SATPATHY: It was Dr. Bora. He found the A-fib, and I think he found actually on some wearable device that he was wearing and then sent him my way for doing the device. Because he had intracranial bleed, he was not a good candidate for blood thinner, and I had the option of doing either one, Watchman or Amulet. We’re the only one in Jacksonville Metro or Northeast Florida that has both devices.
Now, we don’t have to get it replaced or anything in the future, it just happens and then it is A-fib cured?

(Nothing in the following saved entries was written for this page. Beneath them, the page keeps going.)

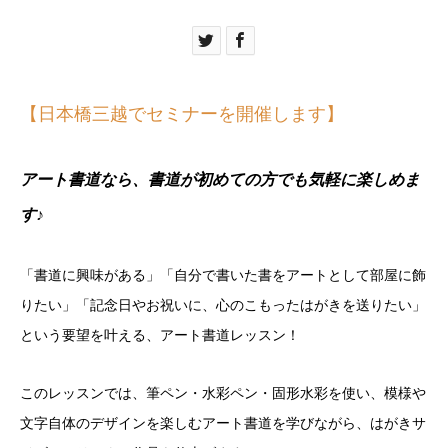
【日本橋三越でセミナーを開催します】
アート書道なら、書道が初めての方でも気軽に楽しめま
す♪
「書道に興味がある」「自分で書いた書をアートとして部屋に飾
りたい」「記念日やお祝いに、心のこもったはがきを送りたい」
という要望を叶える、アート書道レッスン！
このレッスンでは、筆ペン・水彩ペン・固形水彩を使い、模様や
文字自体のデザインを楽しむアート書道を学びながら、はがきサ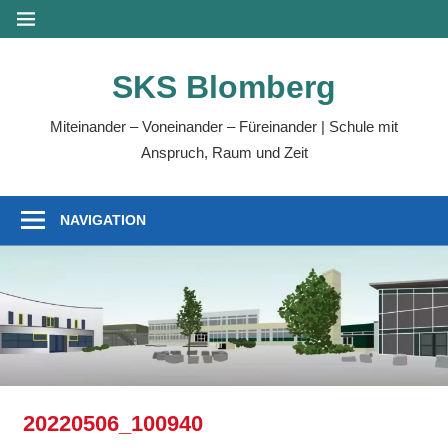
Zum
MENÜ
Inhalt
springen
SKS Blomberg
Miteinander – Voneinander – Füreinander | Schule mit
Anspruch, Raum und Zeit
NAVIGATION
20220506_100940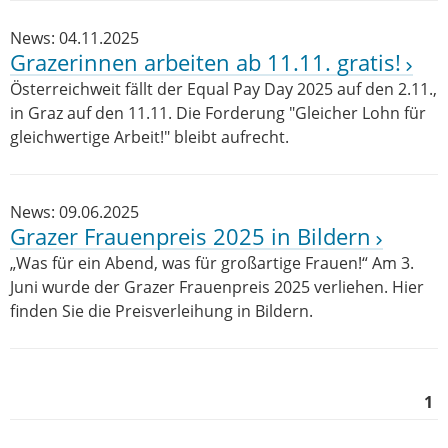
News: 04.11.2025
Grazerinnen arbeiten ab 11.11. gratis!
Österreichweit fällt der Equal Pay Day 2025 auf den 2.11.,
in Graz auf den 11.11. Die Forderung "Gleicher Lohn für
gleichwertige Arbeit!" bleibt aufrecht.
News: 09.06.2025
Grazer Frauenpreis 2025 in Bildern
„Was für ein Abend, was für großartige Frauen!“ Am 3.
Juni wurde der Grazer Frauenpreis 2025 verliehen. Hier
finden Sie die Preisverleihung in Bildern.
1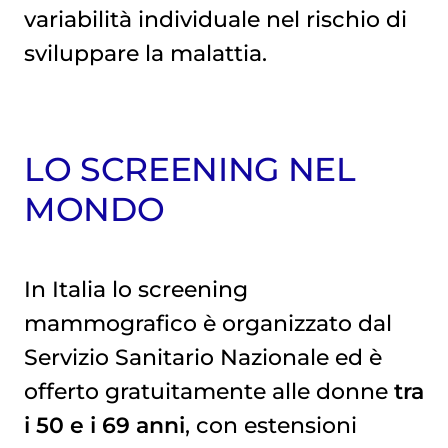
variabilità individuale nel rischio di
sviluppare la malattia.
LO SCREENING NEL
MONDO
In Italia lo screening
mammografico è organizzato dal
Servizio Sanitario Nazionale ed è
offerto gratuitamente alle donne
tra
i 50 e i 69 anni
, con estensioni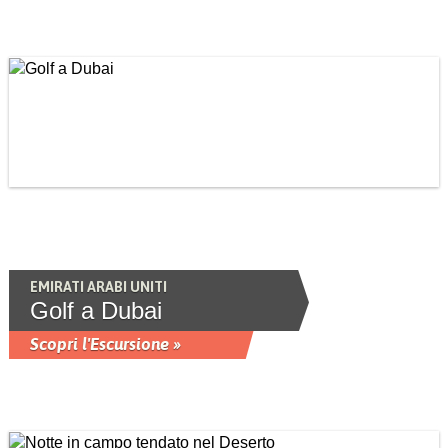
EMIRATI ARABI UNITI
Golf a Dubai
Scopri l'Escursione »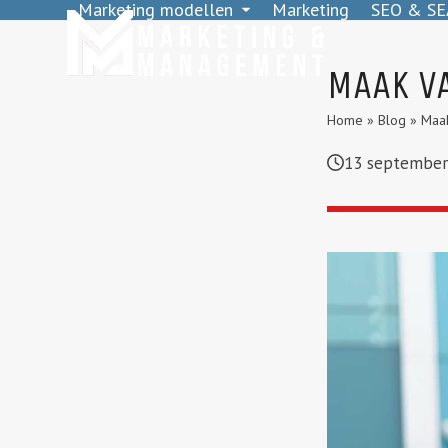
Marketing modellen
Marketing
SEO & SE
Skip
to
content
MAAK V
Home
»
Blog
»
Maak
13 september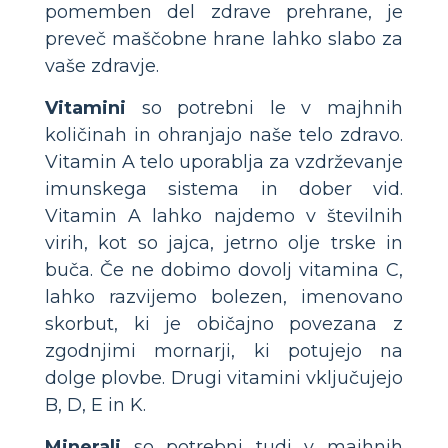
pomemben del zdrave prehrane, je
preveč maščobne hrane lahko slabo za
vaše zdravje.
Vitamini
so potrebni le v majhnih
količinah in ohranjajo naše telo zdravo.
Vitamin A telo uporablja za vzdrževanje
imunskega sistema in dober vid.
Vitamin A lahko najdemo v številnih
virih, kot so jajca, jetrno olje trske in
buča. Če ne dobimo dovolj vitamina C,
lahko razvijemo bolezen, imenovano
skorbut, ki je običajno povezana z
zgodnjimi mornarji, ki potujejo na
dolge plovbe. Drugi vitamini vključujejo
B, D, E in K.
Minerali
so potrebni tudi v majhnih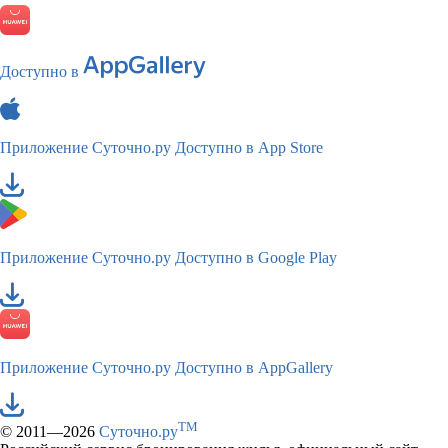
Доступно в
Приложение Суточно.ру
Доступно в App Store
Приложение Суточно.ру
Доступно в Google Play
Приложение Суточно.ру
Доступно в AppGallery
TM
© 2011—2026
Суточно.ру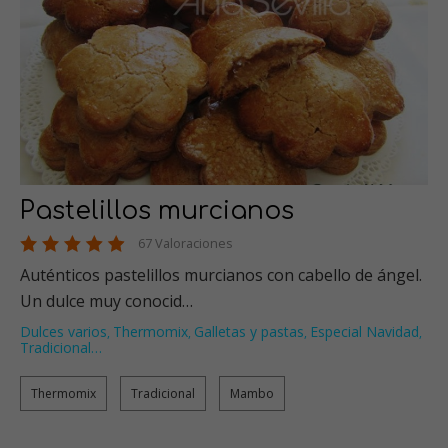
Pastelillos murcianos
67 Valoraciones
Auténticos pastelillos murcianos con cabello de ángel.
Un dulce muy conocid…
Dulces varios
Thermomix
Galletas y pastas
Especial Navidad
,
,
,
,
Tradicional
…
Thermomix
Tradicional
Mambo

SATPATHY: No. This does not cure A-fib. The A-fib prevents stroke, this reduces or eliminates bleeding because now you’re not on blood thinner, you’re only on baby aspirin. Eighty percent of people don’t feel their A-fib, so we just do medicine to keep their heart rate under control. Twenty percent of people feel the A-fib, those are the ones that we do an ablation procedure to fix the A-fib or control the A-fib. The Watchman or Amulet device did not cure A-fib. They take care of stroke and bleeding problems.
Does he have a pacemaker?
SATPATHY: Yes. He does have a pacemaker. There are different monitors to go back to. There is implantable, the pacemaker we do for pacing reasons or bradycardia, low heart rate, but they also monitor. There is an implantable loop recorder, that we use more often now than we did five years ago. It’s something that we put underneath the skin that can stay up to three years, and we get data from it constantly. Then people can wear monitors 24 hours, 48 hours, or one month. Then there are all the smartwatches. We recently did a live case for Amulet for our international conference in DC. Because it’s very new to most operators, we did a case from our structural heart lab. Both devices are very good. Depending on the shape of the appendix, it’s like we have TAVRs. Now we have three different companies that make TAVRs. We always say that depending on the anatomy, we’ll do what’s right for you.
How is it implanted?
SATPATHY: This is our heart we were talking about, so we’re coming from the left, from the vein. This catheter is about as big as my little finger. We are going through the vein instead of the artery so that’s less bleeding risk. We are coming around and doing a trans septal. Basically, we’re going through the wall up there between the two upper chambers and we do now radio frequency ballast catheter. Instead of poking, we’re making a very controlled bar with a little radiofrequency so it’s much safer. We go to the other side, and this is where the little pouch is. There is a lot of muscular force and that’s where blood clots happen. We are going in and putting this plug as you can see. Then there is the lobe here, and then there’s a storm door that we’re talking about, the disk. What we do is, the lobe is inside so it’s closed. Then the disk that’s on the surface, like an extra storm door that closes. Our goal is zero flow. Flow goes in there, then it heals better and there’s no chance of forming a blood clot.
END OF INTERVIEW
This information is intended for additional research purposes only. It is not to be used as a prescription or advice from Ivanhoe Broadcast News, Inc. or any medical professional interviewed. Ivanhoe Broadcast News, Inc. assumes no responsibility for the depth or accuracy of physician statements. Procedures or medicines apply to different people and medical factors; always consult your physician on medical matters.